YILLIK CİRO 30 MİLYON DOLAR

Geçen yıl 46 şubeden bu yıl 92 şubeye ulaştıklarını ve 27 şehirde faaliyette olduklarını söyleyen Dağlı, “Günlük 6 ton döner satışımız var. Ayda 1 milyon müşteri karşılıyoruz. Yıllık 30 milyon dolarlık bir ciroyu yönetiyoruz. Ortalama şubelerimizde 12-13 çalışanımız var. Merkez çalışanlarını da işin içine kattığımda 1200 kişiye istihdam sağlıyoruz. Ailelerimize, tedarikçilerimize, tedarikçilerimizin çalışanlarını tamamen kattığımız zaman Maydanoz Döner’le 5-6 bin kişiye dokunuyoruz. Sektörde bir çok marka var, yılların markaları var. Biz onların içerisinde bu sektörde bizim de olduğumuzu herkese duyurduk. Bunu başarmamızın tek nedeni bayilerin para kazanması. Bayiler para kazandığından dolayı bize referans oldular.” diyor.

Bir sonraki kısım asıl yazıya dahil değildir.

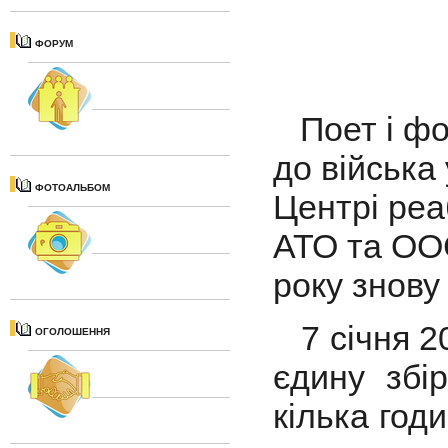
ФОРУМ
Поет і фо
до війська
ФОТОАЛЬБОМ
Центрі реаб
АТО та ООС
року знову 
7 січня 20
ОГОЛОШЕННЯ
єдину збі
кілька годи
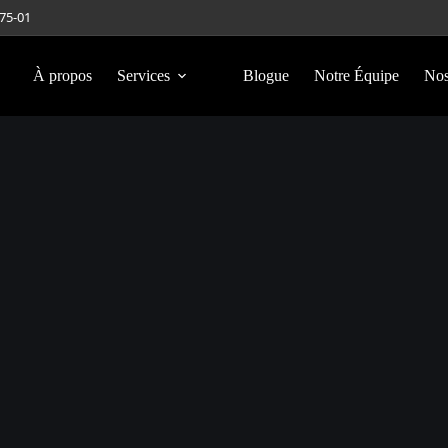
275-01
À propos
Services
Blogue
Notre Équipe
Nos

HEDEF DÜNYADA BİLİNEN BİR MARKA OLMAK

Dağlı, Maydanoz Döner’in vizyonunu ise şöyle anlatıyor:

“Maydanoz Döner’in amacı aslında dünyada bilinen bir marka olmak. Biz vizyon olarak kaliteli ve standart hizmet anlayışıyla dünyada bilinen bir marka olmak için bir araya geldik. Bugün Türkiye’de hizmet veriyoruz, önce Türkiye’de bütün illerde olmak istiyoruz, daha sonrasında dünyaya açılacağız. Rusya’dan ciddi talepler oldu, orayla çok sıcak temaslarımız var. Avrupa’ya gittik. Almanya, Hollanda, Belçika buralarda görüşmeler gerçekleştirdik, fizibilite çalışmaları yapıldı. Şu anda Ortadoğu ile ilgili çalışmalarımız var. Maydanoz Döner gelecek yıllarda dünyada bilinen soslu döner sektöründe dünyada bilinen bir marka olacak.”

GİTSİNLER ŞUBELERLE GÖRÜŞSÜNLER

Şu anda 6 ortak olarak yola devam ettiklerini söyleyen Dağlı, “Bu işin ortaklıkla yapılabileceğini düşünüyorum. Çünkü ortaklarımız, şirketimizde faaliyet gösteren kişiler. Biz de her departmanın başında bir ortağımız var ama tek patron var, Maydanoz Döner. Maydanoz Döner ne derse o oluyor.” diyor.

Dağlı’nın gençlere veya yatırım yapmak isteyen herkese tek tavsiyesi var: “Markaları tercih etmeden önce lütfen ama lütfen gidip mevcuttaki şubelerle görüşsünler. Para kazanıyorlar mı, mutlular mı, iletişim kurabildikleri insanlar var mı… Bunlarla görüşmeden herhangi bir markaya yatırım yapmasınlar. Bu Maydanoz için de öyle. Önce git benim söylediğim rakamları sahadan teyit et, eğer doğruysa sonra gel diyorum. Çünkü yatırım maliyetini minimum gösterip karlılığı maksimum gösteriyorlar. Sözleşme imzalandıktan sonra iş işten geçmiş oluyor.”